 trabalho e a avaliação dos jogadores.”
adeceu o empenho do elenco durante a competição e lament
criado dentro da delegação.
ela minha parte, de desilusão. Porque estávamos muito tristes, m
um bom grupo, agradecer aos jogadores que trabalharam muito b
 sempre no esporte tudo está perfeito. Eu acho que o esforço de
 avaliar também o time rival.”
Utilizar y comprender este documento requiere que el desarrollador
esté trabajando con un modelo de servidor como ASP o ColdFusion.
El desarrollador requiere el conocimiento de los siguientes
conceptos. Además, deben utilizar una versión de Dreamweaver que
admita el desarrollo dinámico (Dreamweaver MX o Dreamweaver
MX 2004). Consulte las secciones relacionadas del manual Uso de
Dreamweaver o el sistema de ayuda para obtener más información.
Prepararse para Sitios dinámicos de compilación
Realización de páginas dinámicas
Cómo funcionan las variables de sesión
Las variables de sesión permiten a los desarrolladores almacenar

========

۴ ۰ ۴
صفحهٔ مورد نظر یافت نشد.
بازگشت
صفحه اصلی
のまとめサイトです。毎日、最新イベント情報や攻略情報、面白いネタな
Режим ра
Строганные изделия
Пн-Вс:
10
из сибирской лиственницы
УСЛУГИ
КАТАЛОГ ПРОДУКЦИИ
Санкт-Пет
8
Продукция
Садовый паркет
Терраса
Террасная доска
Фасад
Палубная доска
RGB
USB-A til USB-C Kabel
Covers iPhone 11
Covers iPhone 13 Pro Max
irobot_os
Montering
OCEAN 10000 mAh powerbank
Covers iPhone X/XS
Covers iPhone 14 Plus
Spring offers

========

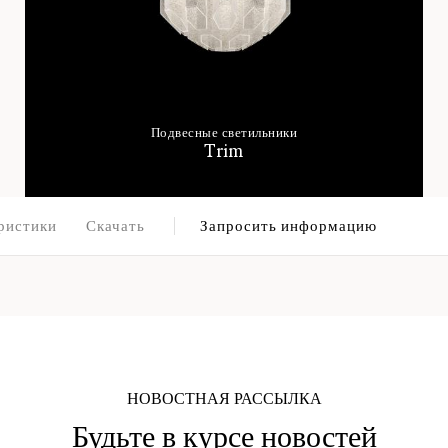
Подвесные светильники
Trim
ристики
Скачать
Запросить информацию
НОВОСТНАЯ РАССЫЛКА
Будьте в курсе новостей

========

TO DO
Starting at the line that contains "sempre no esporte" and stopping after the line that contains "Las variables de sesión permiten", write out every line exactly as it appears above, and no other line.

SOLUTION TO THE PROBLEM
 sempre no esporte tudo está perfeito. Eu acho que o esforço de
 avaliar também o time rival.”
Utilizar y comprender este documento requiere que el desarrollador
esté trabajando con un modelo de servidor como ASP o ColdFusion.
El desarrollador requiere el conocimiento de los siguientes
conceptos. Además, deben utilizar una versión de Dreamweaver que
admita el desarrollo dinámico (Dreamweaver MX o Dreamweaver
MX 2004). Consulte las secciones relacionadas del manual Uso de
Dreamweaver o el sistema de ayuda para obtener más información.
Prepararse para Sitios dinámicos de compilación
Realización de páginas dinámicas
Cómo funcionan las variables de sesión
Las variables de sesión permiten a los desarrolladores almacenar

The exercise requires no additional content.